То есть, по самым осторожным подсчетам, мой утробный возраст составлял тогда примерно четыре месяца.

И я был вправе, наслышавшись опасной чепухи, подать тревожный сигнал, постучав оттуда, изнутри пяткой в живот мамы, еще не сильно обозначенный для стороннего взгляда. «Ой, мамаша! Шо вы там городите при чужом человеке? Вы шо, не бачите, что это за фрукт? Он же — стукач, стукло… Если вам себя не жалко, то хоть меня пожалейте. Мне же со всем этим жить и жить… Я вас умоляю!»

Вероятно, опасная разговорчивость мамы напрягла и моего отца.

Клин замечает в своем донесении:

«Расспрашивала обо всем исключительно она. „Журналист“ же был сдержан, говорил больше о ружьях и собаках…»

Но и его понесло, когда они опять встретились с Клином на пляже в Отраде.

«…он начал распространяться на ту тему, что во Франции жилось далеко веселее и что холостому мужчине достаточно получать 1200 франков, чтобы жить ни в чем не нуждаясь, не отказывая себе. Говорил о том, что в Марселе можно купить лодку спортсменскую за рублей 50 на наши деньги, но она будет сделана из красного дерева и пальмы. Когда я начал восхищаться такой дешевизной, он сказал, что этого у нас никогда не будет, потому что нет места конкуренции, у нас, мол, только проведут какое-нибудь общесоюзное снижение цен на 15 %, да на том и успокоятся…»

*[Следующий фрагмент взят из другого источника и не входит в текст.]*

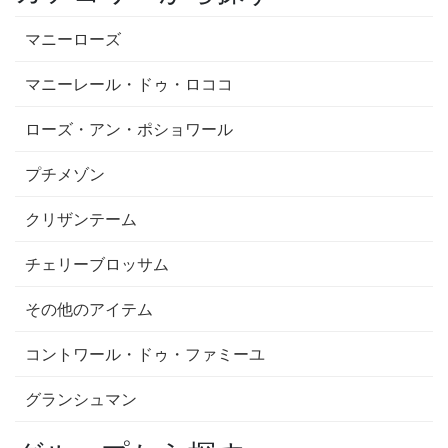
マニーローズ
マニーレール・ドゥ・ロココ
ローズ・アン・ポショワール
プチメゾン
クリザンテーム
チェリーブロッサム
その他のアイテム
コントワール・ドゥ・ファミーユ
グランシュマン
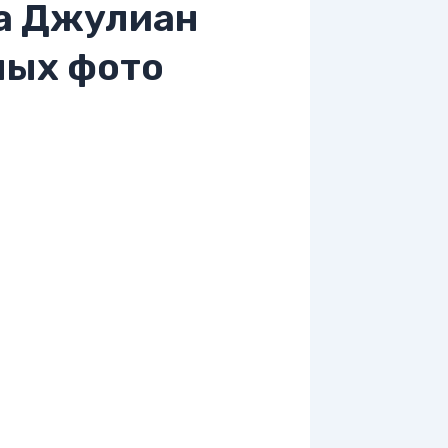
а Джулиан
ных фото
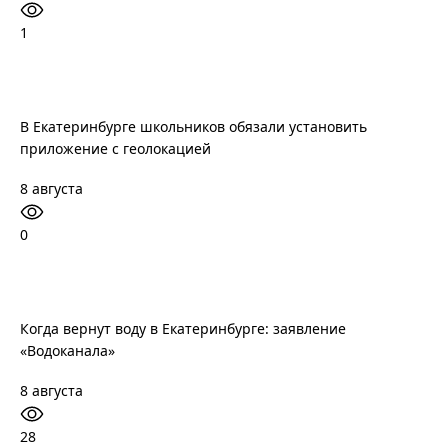
1
В Екатеринбурге школьников обязали установить
приложение с геолокацией
8 августа
0
Когда вернут воду в Екатеринбурге: заявление
«Водоканала»
8 августа
28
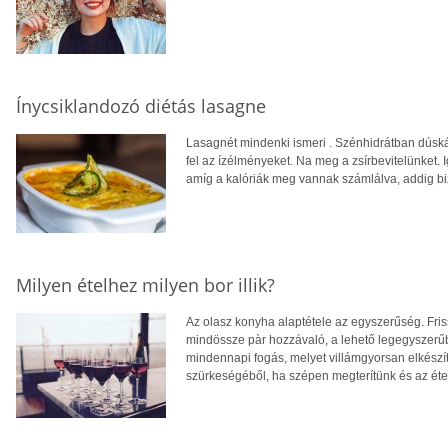
Ínycsiklandozó diétás lasagne
Lasagnét mindenki ismeri . Szénhidrátban dúskál
fel az ízélményeket. Na meg a zsírbevitelünket. I
amíg a kalóriák meg vannak számlálva, addig biz
Milyen ételhez milyen bor illik?
Az olasz konyha alaptétele az egyszerűség. Fris
mindössze pàr hozzávaló, a lehető legegyszerűb
mindennapi fogás, melyet villámgyorsan elkészít
szürkeségéből, ha szépen megterítünk és az étel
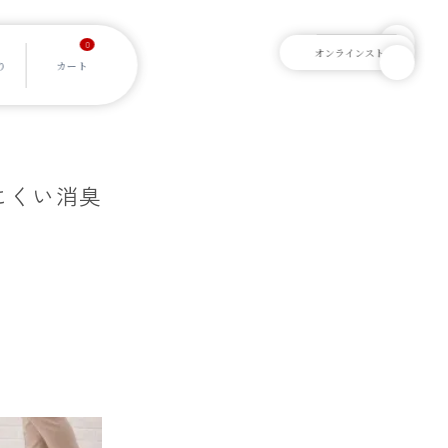
0
げにくい消臭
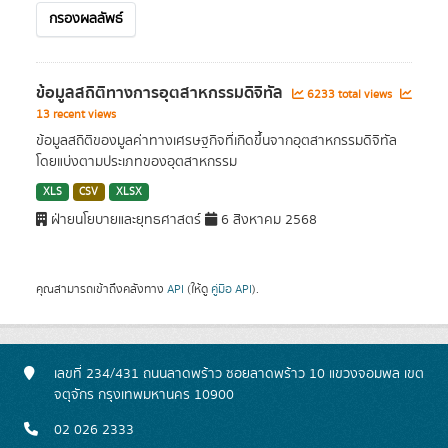
กรองผลลัพธ์
ข้อมูลสถิติทางการอุตสาหกรรมดิจิทัล
6233 total views
13 recent views
ข้อมูลสถิติของมูลค่าทางเศรษฐกิจที่เกิดขึ้นจากอุตสาหกรรมดิจิทัล
โดยแบ่งตามประเภทของอุตสาหกรรม
XLS
CSV
XLSX
ฝ่ายนโยบายและยุทธศาสตร์
6 สิงหาคม 2568
คุณสามารถเข้าถึงคลังทาง
API
(ให้ดู
คู่มือ API
).
เลขที่ 234/431 ถนนลาดพร้าว ซอยลาดพร้าว 10 แขวงจอมพล เขต
จตุจักร กรุงเทพมหานคร 10900
02 026 2333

Машинописный текст доноса я прочту десятилетия спустя.

На нем сохранилась резолюция, сделанная красным карандашом наискосок страницы:

«В дело „Киреева“. Это сведения, данные о нем „Клином“».

«Киреев» — один из псевдонимов моего отца, Евсея Тимофеевича Рекемчука, неофита советской внешней разведки.

Кто такой «Клин» — осталось для меня неизвестным. Если смотреть на вещи отстраненно, то он вполне грамотно выполнил свою работу.

Вообще, меня ждал мир, в котором не соскучишься.